- Opening Delimiter -

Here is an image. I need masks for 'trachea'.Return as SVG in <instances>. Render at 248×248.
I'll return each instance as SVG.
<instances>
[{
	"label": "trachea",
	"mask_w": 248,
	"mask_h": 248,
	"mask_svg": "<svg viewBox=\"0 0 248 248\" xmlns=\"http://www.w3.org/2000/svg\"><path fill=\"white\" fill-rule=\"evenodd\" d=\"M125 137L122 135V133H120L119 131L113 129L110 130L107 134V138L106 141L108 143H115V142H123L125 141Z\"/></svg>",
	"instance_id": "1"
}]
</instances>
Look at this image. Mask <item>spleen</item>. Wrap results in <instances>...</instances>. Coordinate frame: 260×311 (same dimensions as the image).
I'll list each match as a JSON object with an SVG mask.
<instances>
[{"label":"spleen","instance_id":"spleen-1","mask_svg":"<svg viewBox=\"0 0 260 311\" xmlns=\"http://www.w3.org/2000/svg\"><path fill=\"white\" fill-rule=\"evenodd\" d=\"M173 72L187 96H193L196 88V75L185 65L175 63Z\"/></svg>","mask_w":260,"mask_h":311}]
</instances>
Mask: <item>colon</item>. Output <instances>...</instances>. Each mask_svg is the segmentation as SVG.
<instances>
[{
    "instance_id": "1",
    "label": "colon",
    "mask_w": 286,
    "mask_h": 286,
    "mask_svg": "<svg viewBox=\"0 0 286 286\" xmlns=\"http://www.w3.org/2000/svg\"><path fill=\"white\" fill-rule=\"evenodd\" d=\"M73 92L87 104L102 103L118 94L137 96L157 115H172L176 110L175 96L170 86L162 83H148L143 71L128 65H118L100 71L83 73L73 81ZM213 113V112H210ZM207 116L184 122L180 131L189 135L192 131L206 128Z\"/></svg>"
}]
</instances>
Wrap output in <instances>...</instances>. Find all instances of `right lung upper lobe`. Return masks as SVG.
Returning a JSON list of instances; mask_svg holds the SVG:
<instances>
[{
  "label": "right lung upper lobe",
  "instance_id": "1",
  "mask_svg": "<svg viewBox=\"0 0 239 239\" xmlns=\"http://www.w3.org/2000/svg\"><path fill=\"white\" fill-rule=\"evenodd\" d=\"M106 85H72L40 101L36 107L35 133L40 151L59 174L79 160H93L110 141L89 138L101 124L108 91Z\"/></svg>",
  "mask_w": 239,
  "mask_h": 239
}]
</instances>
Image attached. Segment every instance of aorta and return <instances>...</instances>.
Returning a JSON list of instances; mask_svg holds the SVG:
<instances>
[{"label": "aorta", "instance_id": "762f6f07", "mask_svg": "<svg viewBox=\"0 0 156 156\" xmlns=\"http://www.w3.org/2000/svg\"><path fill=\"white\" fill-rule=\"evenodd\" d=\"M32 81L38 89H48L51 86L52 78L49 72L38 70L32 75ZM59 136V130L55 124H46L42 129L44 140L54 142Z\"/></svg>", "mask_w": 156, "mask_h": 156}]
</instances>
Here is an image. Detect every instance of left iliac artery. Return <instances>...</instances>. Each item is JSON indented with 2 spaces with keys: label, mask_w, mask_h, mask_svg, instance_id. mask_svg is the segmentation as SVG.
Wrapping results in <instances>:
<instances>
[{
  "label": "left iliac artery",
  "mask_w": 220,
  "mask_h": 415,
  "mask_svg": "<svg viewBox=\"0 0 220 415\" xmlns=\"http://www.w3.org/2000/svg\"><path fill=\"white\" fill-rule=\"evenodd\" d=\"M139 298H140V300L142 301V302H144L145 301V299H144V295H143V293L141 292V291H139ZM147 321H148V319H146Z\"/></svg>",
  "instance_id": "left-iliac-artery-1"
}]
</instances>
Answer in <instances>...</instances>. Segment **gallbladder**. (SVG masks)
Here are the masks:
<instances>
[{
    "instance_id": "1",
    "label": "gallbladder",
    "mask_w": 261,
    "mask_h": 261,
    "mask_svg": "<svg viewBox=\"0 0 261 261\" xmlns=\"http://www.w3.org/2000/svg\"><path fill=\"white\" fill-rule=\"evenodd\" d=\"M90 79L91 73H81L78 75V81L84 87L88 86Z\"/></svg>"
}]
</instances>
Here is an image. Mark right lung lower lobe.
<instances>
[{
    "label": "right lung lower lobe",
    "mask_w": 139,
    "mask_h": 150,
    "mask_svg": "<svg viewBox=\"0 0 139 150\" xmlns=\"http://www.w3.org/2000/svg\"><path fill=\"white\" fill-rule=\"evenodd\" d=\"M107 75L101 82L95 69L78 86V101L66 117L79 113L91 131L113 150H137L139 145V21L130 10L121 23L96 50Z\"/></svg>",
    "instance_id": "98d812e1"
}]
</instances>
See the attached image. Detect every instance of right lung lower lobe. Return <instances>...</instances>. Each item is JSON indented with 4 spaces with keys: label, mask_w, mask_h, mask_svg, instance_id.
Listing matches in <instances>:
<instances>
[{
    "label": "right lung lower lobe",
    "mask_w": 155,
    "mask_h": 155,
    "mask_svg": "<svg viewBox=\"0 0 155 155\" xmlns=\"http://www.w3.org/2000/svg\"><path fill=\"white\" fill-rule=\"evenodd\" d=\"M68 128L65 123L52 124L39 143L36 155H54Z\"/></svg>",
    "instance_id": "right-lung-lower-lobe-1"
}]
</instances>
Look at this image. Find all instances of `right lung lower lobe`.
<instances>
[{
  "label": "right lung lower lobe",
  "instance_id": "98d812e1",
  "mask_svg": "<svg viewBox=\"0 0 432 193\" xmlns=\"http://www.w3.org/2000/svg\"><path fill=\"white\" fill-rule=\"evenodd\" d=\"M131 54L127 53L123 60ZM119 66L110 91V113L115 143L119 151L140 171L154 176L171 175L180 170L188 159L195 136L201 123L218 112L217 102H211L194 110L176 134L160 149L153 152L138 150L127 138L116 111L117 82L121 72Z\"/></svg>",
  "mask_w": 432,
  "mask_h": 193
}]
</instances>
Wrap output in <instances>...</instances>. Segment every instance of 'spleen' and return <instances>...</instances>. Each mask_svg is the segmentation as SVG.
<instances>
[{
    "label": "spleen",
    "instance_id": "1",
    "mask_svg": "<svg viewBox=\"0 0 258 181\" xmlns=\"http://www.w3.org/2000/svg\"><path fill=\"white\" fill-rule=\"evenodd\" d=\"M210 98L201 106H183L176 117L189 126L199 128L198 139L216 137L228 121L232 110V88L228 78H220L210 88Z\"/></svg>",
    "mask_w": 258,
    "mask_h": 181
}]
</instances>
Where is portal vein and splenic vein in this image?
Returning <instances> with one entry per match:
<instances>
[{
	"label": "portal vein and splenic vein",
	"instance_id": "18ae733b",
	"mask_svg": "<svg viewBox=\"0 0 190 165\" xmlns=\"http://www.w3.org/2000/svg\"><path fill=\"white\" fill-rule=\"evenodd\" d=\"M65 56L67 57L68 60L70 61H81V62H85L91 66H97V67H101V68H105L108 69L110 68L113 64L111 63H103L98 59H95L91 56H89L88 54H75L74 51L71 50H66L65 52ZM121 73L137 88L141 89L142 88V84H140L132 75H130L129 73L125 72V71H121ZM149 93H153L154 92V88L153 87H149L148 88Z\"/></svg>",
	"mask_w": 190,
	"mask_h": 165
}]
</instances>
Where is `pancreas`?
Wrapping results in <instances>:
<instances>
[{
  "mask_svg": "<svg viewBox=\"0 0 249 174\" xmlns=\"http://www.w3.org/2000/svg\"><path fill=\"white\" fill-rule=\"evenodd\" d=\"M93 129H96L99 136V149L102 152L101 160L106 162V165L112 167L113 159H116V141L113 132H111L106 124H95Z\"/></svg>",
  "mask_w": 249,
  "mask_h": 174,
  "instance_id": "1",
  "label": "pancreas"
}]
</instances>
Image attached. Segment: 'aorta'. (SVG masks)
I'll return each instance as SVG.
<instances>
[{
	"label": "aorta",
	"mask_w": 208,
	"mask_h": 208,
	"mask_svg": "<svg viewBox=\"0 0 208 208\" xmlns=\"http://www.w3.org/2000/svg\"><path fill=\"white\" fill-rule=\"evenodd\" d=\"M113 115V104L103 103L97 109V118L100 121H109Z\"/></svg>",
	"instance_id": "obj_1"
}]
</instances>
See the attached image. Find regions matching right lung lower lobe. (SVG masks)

- Closing Delimiter -

:: PROMPT ::
All lines from the line containing "Image attached. Segment: 'aorta'. (SVG masks)" through the last line of the data are to be repeated exactly; no other line belongs in the answer.

:: RESULT BELOW ::
Image attached. Segment: 'aorta'. (SVG masks)
I'll return each instance as SVG.
<instances>
[{
	"label": "aorta",
	"mask_w": 208,
	"mask_h": 208,
	"mask_svg": "<svg viewBox=\"0 0 208 208\" xmlns=\"http://www.w3.org/2000/svg\"><path fill=\"white\" fill-rule=\"evenodd\" d=\"M113 115V104L103 103L97 109V118L100 121H109Z\"/></svg>",
	"instance_id": "obj_1"
}]
</instances>
See the attached image. Find regions matching right lung lower lobe. (SVG masks)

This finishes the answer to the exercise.